On this particular Saturday, one of Collin's classmates had slept over and the two were intent on Power Pete in their pajamas. They had juice glasses at their sides and what looked like the remains of peanut butter toast or whatever Diane had fixed for them on kid-friendly plastic plates. It looked like a kinder-office. Today, I guess, you'd call them gamers. The only sounds in the room were the click, click, click of the keyboard, and the constant chatter between them. As I walked past, I happened to hear Joey say that his favorite artist was Vincent Van Gogh, while Collin offered that he preferred Pablo Picasso. It stopped me in my tracks. It was not the kind of chatter that I had grown used to hearing from these two. I would have expected something about Batman or Godzilla.
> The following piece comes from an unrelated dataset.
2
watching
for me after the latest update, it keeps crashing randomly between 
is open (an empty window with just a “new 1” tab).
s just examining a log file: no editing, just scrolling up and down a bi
No doubt their art teacher had been introducing them to various styles of art and, wonder of wonders, they liked it. And why wouldn't they? Van Gogh had that great explosion of colors leaping off the canvas. And Picasso, well, who can even say what was going on in his head? And what child wouldn't want to paint like someone who didn't seem to follow any rules at all. It would not be the first time that my son would surprise me.
Their conversation stuck with me for a long, long time, until some months later, I wrote this song, a kind of celebration of childhood and parenthood all rolled into one. We all wanted our children to meet the world head on with joy and wonder, even as we ran along beside them trying to be nurturing and supportive, but not too nurturing and supportive, just the right amount. It was at once exhilarating and exhausting. Remember the first time you took your toddler to the park, and she went back and forth between the swing, slide and teeter-totter, and after five minutes you felt like you'd been there for an hour? Remember the time you and your son were both home sick with the flu, and in your feverish state, grandma showed up with six hours of newly recorded Barney videos? Maybe that was just me.
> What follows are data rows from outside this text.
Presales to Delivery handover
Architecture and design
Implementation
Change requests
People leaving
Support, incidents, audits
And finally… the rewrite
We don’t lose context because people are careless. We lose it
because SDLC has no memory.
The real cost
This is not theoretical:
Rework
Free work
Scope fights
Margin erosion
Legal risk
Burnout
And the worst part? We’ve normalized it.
Raising children was like time traveling. You immediately had a new appreciation for your parents. You saw them, maybe for the first time, as not simply parents, but people with hopes and dreams that maybe hadn't always involved carting your ass all over town. And then you looked at your kids, and you remembered some of the same reactions and feelings that you witnessed in them. Of course, you wanted them to benefit from your knowledge and experience. You didn't want them to suffer as you had suffered, even though, let's face it, some of that was out of your hands. Even when they were listening, they weren't really listening. But they were so joyous as toddlers, so filled with possibility, and so darned cute. We were forever grateful, but we really wanted to take a nap.
Pablo & Vincent
Pablo Picasso and Vincent Van Gogh were playing
Power Pete in the den
Pablo did things no other painter could do
He made it to level 2 of the game
Batman and Robin painted windmills in fields
With swirling leaves and stars up above
But Mr. Freeze drew frozen pictures of ice
He wasn’t evil, just chilled to the bone
Action figures and magic markers
Concerts sung in the bath
Dried out paint sets and bedroom sword fights
Make us mad, make us laugh
Where do babies come from?
Where do dead people go?
What happens when you go outside without shoes?
You get a sliver inside your thumb toe
Sit up straight at the table
Brush your teeth before bed
Don’t leave your music on the living room floor
‘Cause you can’t keep all those notes in your head
Hats and mittens and soggy snow pants
Summer days at the pool
Can’t see how lucky we are to have them
Can’t wait ‘til they go to school
Babies don’t always smell good
Grown-ups don’t always know best
Naps are something you never outgrow
If you can have on then you’re truly blessed.